Valid[ARG(A,B,C)] iff Taut[(A ∧ B) → C].

We may define the function Taut assuming a certain amount of set-theory: we have to define the object truth-valuation i.e. a function

v : Prop → { 0,1 },

where Prop is the set of propositional atoms (or propositional variables) of the language : P1, P2, P3,...

Then we extend the valuations to all formulas of the language using the usual truth-tables for the propositional connectives.

Example : if formula α is P1 ∧ P2 and we have v(P1)=1 and v(P2)=0, then v(α)=0, and so on.

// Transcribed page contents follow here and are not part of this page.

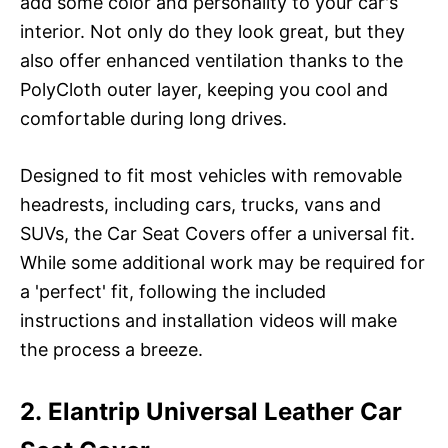
add some color and personality to your car's
interior. Not only do they look great, but they
also offer enhanced ventilation thanks to the
PolyCloth outer layer, keeping you cool and
comfortable during long drives.
Designed to fit most vehicles with removable
headrests, including cars, trucks, vans and
SUVs, the Car Seat Covers offer a universal fit.
While some additional work may be required for
a 'perfect' fit, following the included
instructions and installation videos will make
the process a breeze.
2. Elantrip Universal Leather Car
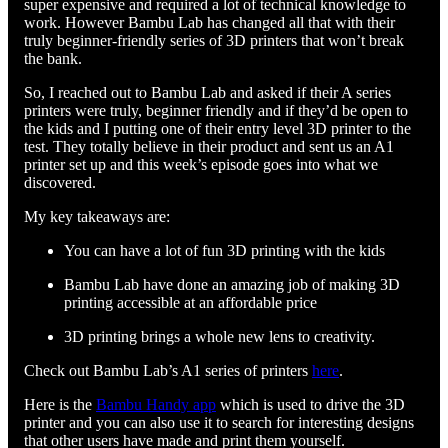
super expensive and required a lot of technical knowledge to
work. However Bambu Lab has changed all that with their
truly beginner-friendly series of 3D printers that won’t break
the bank.
So, I reached out to Bambu Lab and asked if their A series
printers were truly, beginner friendly and if they’d be open to
the kids and I putting one of their entry level 3D printer to the
test. They totally believe in their product and sent us an A1
printer set up and this week’s episode goes into what we
discovered.
My key takeaways are:
You can have a lot of fun 3D printing with the kids
Bambu Lab have done an amazing job of making 3D
printing accessible at an affordable price
3D printing brings a whole new lens to creativity.
Check out Bambu Lab’s A1 series of printers
here
.
Here is the
Bambu Handy app
which is used to drive the 3D
printer and you can also use it to search for interesting designs
that other users have made and print them yourself.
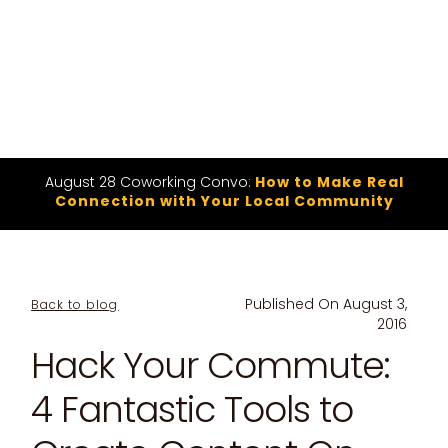
August 28 Coworking Convo:
How to Make Real
Connection with Your Local Community
Published On
August 3,
Back to blog
2016
Hack Your Commute:
4 Fantastic Tools to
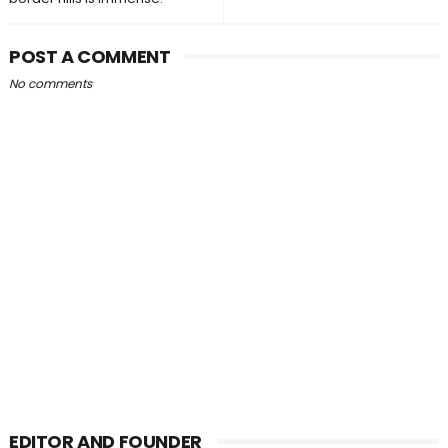
POST A COMMENT
No comments
EDITOR AND FOUNDER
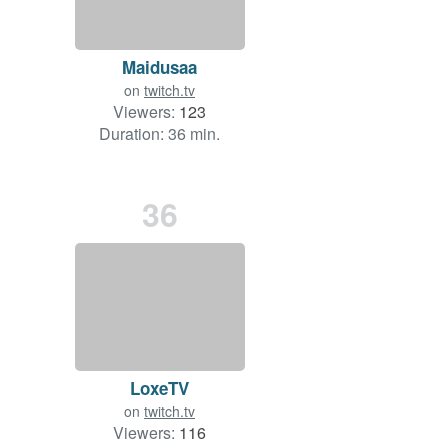
Maidusaa
on
twitch.tv
Viewers:
123
Duration: 36 min.
36
LoxeTV
on
twitch.tv
Viewers:
116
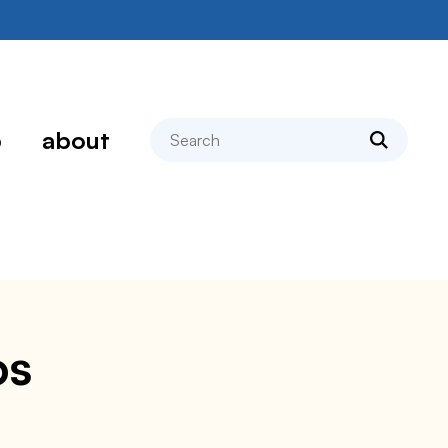
search
p
about
os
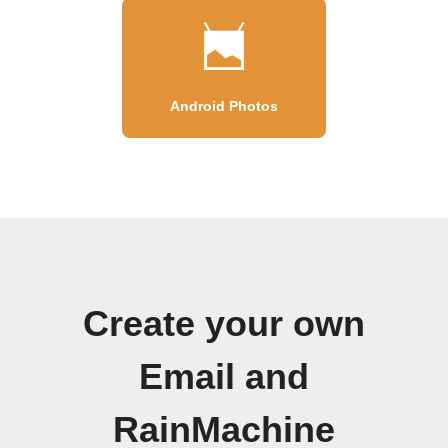
Android Photos
Create your own
Email and
RainMachine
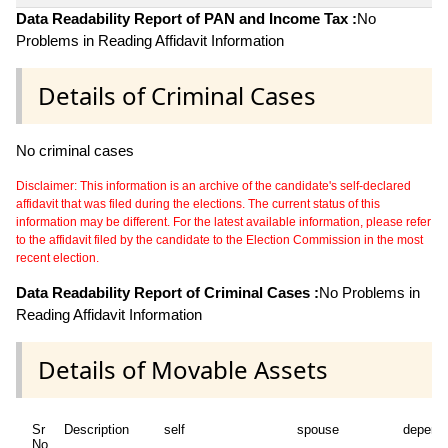
Data Readability Report of PAN and Income Tax :
No
Problems in Reading Affidavit Information
Details of Criminal Cases
No criminal cases
Disclaimer: This information is an archive of the candidate's self-declared
affidavit that was filed during the elections. The current status of this
information may be different. For the latest available information, please refer
to the affidavit filed by the candidate to the Election Commission in the most
recent election.
Data Readability Report of Criminal Cases :
No Problems in
Reading Affidavit Information
Details of Movable Assets
Sr
Description
self
spouse
depend
No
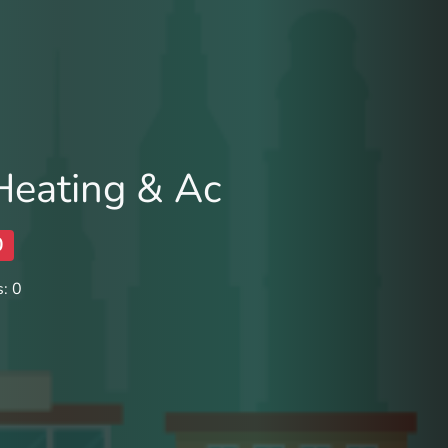
Heating & Ac
0
: 0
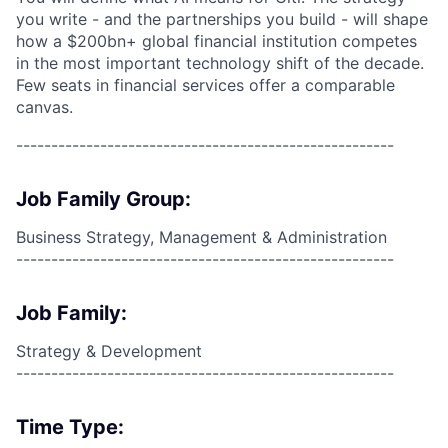
you write - and the partnerships you build - will shape
how a $200bn+ global financial institution competes
in the most important technology shift of the decade.
Few seats in financial services offer a comparable
canvas.
------------------------------------------------------
Job Family Group:
Business Strategy, Management & Administration
------------------------------------------------------
Job Family:
Strategy & Development
------------------------------------------------------
Time Type:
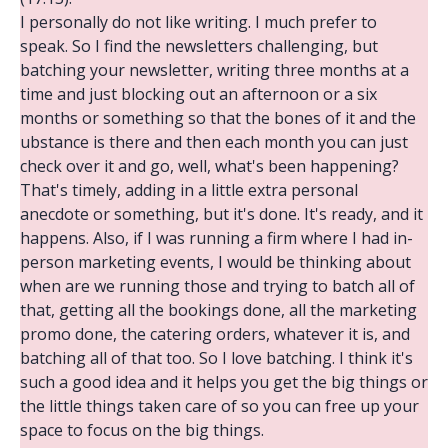
I personally do not like writing. I much prefer to
speak. So I find the newsletters challenging, but
batching your newsletter, writing three months at a
time and just blocking out an afternoon or a six
months or something so that the bones of it and the
ubstance is there and then each month you can just
check over it and go, well, what's been happening?
That's timely, adding in a little extra personal
anecdote or something, but it's done. It's ready, and it
happens. Also, if I was running a firm where I had in-
person marketing events, I would be thinking about
when are we running those and trying to batch all of
that, getting all the bookings done, all the marketing
promo done, the catering orders, whatever it is, and
batching all of that too. So I love batching. I think it's
such a good idea and it helps you get the big things or
the little things taken care of so you can free up your
space to focus on the big things.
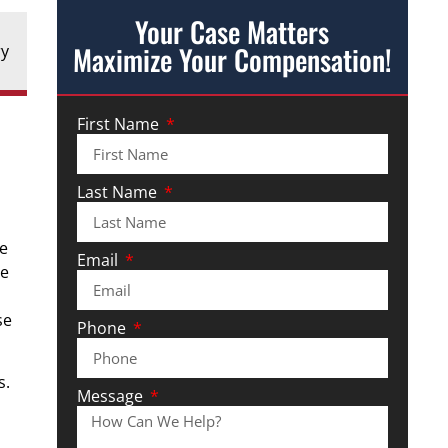
Your Case Matters
Maximize Your Compensation!
ry
First Name
Last Name
be
Email
he
se
Phone
s.
Message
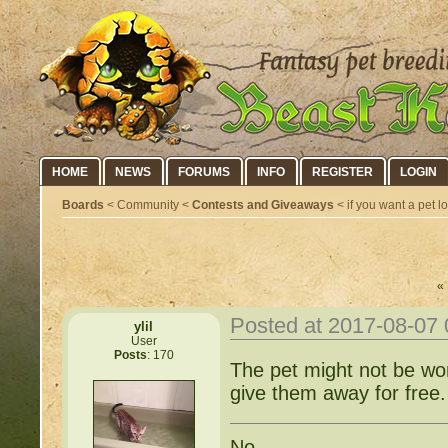
HOME
NEWS
FORUMS
INFO
REGISTER
LOGIN
Boards
< Community <
Contests and Giveaways
< if you want a pet lo
« 
Posted at 2017-08-07
ylil
User
Posts
: 170
The pet might not be wonde
give them away for free.
No.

Having defined the set Val of all valuations, we have :

Taut[α] iff ∀v ∈ Val : v(α)=1.


All this "machinery" needs a meta-language; thus, it is difficult to manufacture a formula of the language itself that can express the "semantical" properties of the language.

See : Self-Reference, Liar Paradox, Tarski's Truth Definitions and Arithmetization of the Formal Language.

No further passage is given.